# Static equilibrium force and moment relationship

If a given object is in static equilibrium, both the net force and the net torque on the If the net moment of inertia about an axis is zero, the object will have no. We can show that there is no resultant force by adding the three forces using situation shown in Fig.3 to derive some mathematical relationships. Consequently, for true equilibrium in a static system, there must be no resultant force and no. law; buoyancy forces are governed by laws describing hydrostatic forces in fluids. Some of these . relationship is known as Hooke's law and can be expressed as an equation k. F δ = Resultant moment exerted by a force system.

**Torque: Crash Course Physics #12**

The size of the forces involved and the directions in which they act are important factors. Consideration must also be given to the position of the point through which these forces act if stability is to be ensured.

In this unit we will look at the mathematical rules governing balanced systems.

### Moments and Turning Forces

Equilibrium of forces From Newton's First Law, we know that if an object is stationary the forces acting on it must be balanced.

Drag the green dot to increase force F3 in Fig. In one investigation with the set up shown in Fig. Which one of the following shows possible values for F1 and F2?

## 14. Moments and equilibrium

F1 and F2 both equal 9 N F1 and F2 both equal 10 N F1 and F2 both equal 15 N For the point at the centre of the forces to be stationary there must be no unbalanced force in the horizontal direction. For the point at the centre of the three forces in Fig. When this happens the system is described as being in equilibrium.

Increasing the value of F3 increases the values of F1 and F2 required for equilibrium. Click through the stages in Fig. Forces in equilibrium The point at the centre of the forces is acted on by three forces.

We can show that there is no resultant force by adding the three forces using the rules of vector addition. In the animation of Fig. F2 is then added to F3 remembering to keep its size and direction correct. We consider only forces that act up or down.

### Moments and equilibrium - Mechanics

The distance from the point where the force acts to the axis is called the moment arm, d1 and d2 in the diagram. The product of the force times the moment arm is called the torque also called the momentand is represented by the Greek letter tau: It is positive by convention if it tends to rotate the object in a counter-clockwise direction around the axis.

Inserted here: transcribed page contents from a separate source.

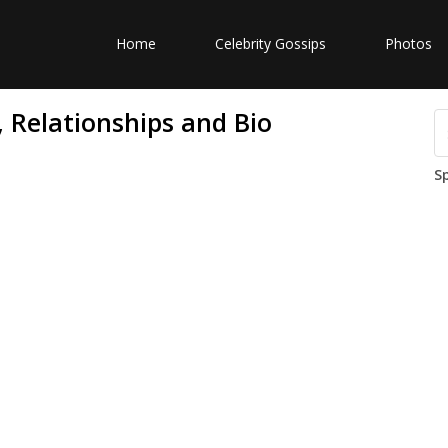
Home
Celebrity Gossips
Photos
 Relationships and Bio
S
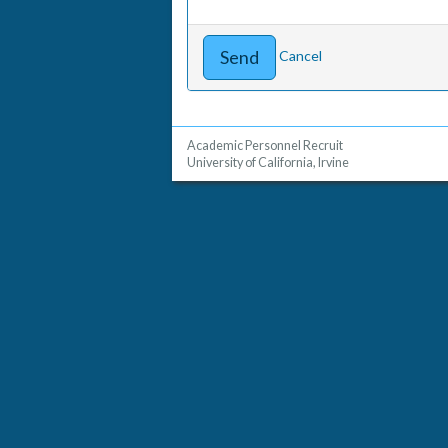
Cancel
Academic Personnel Recruit
University of California, Irvine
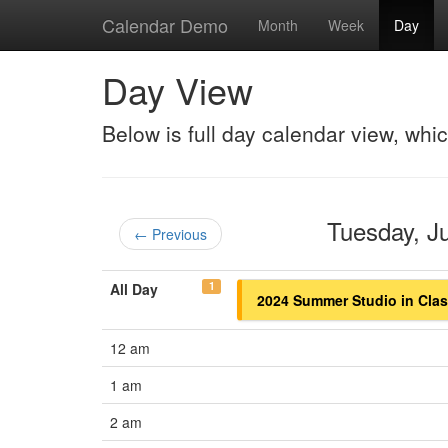
Calendar Demo
Month
Week
Day
Day View
Below is full day calendar view, whi
Tuesday, 
← Previous
1
All Day
2024 Summer Studio in Class
12 am
1 am
2 am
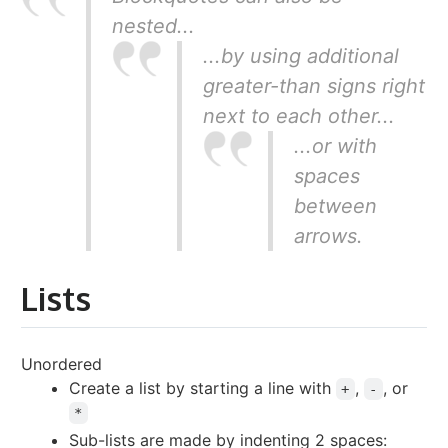
nested...
...by using additional
greater-than signs right
next to each other...
...or with
spaces
between
arrows.
Lists
Unordered
Create a list by starting a line with
,
, or
+
-
*
Sub-lists are made by indenting 2 spaces:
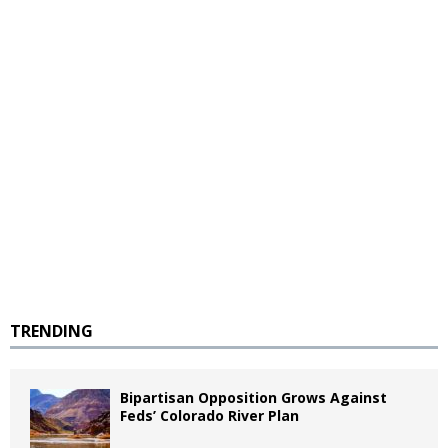
TRENDING
Bipartisan Opposition Grows Against
Feds’ Colorado River Plan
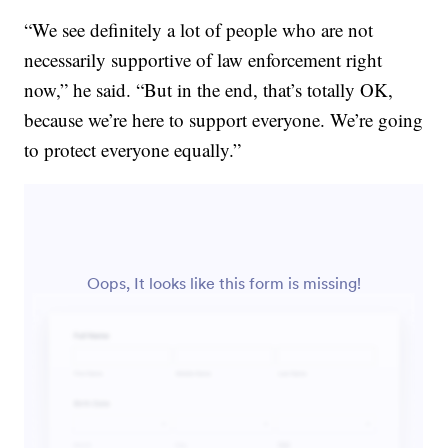
“We see definitely a lot of people who are not
necessarily supportive of law enforcement right
now,” he said. “But in the end, that’s totally OK,
because we’re here to support everyone. We’re going
to protect everyone equally.”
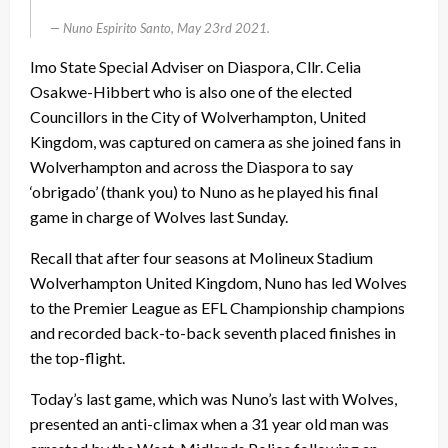
Nuno Espirito Santo, May 23rd 2021.
Imo State Special Adviser on Diaspora, Cllr. Celia
Osakwe-Hibbert who is also one of the elected
Councillors in the City of Wolverhampton, United
Kingdom, was captured on camera as she joined fans in
Wolverhampton and across the Diaspora to say
‘obrigado’ (thank you) to Nuno as he played his final
game in charge of Wolves last Sunday.
Recall that after four seasons at Molineux Stadium
Wolverhampton United Kingdom, Nuno has led Wolves
to the Premier League as EFL Championship champions
and recorded back-to-back seventh placed finishes in
the top-flight.
Today’s last game, which was Nuno’s last with Wolves,
presented an anti-climax when a 31 year old man was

It is negative if it tends to rotate the object in a clockwise direction around the axis. In the diagram the torque due to F2 is positive and the torque due to F1 is negative. The forces themselves have signs. We may take forces positive if directed up, and negative down.

The conditions for equilibrium are then stated simply: The sum of all forces must be zero, and the sum of all torques must be zero. One particular force requires further consideration: The weight force of earth's gravity does not act at a point, but acts at all points along the object. However, for purposes of determining equilibrium, the weight can be considered to be concentrated at a single point, called the center of mass.

Thus, a bar supported by two upward forces, and held in equilibrium, looks like the figure below.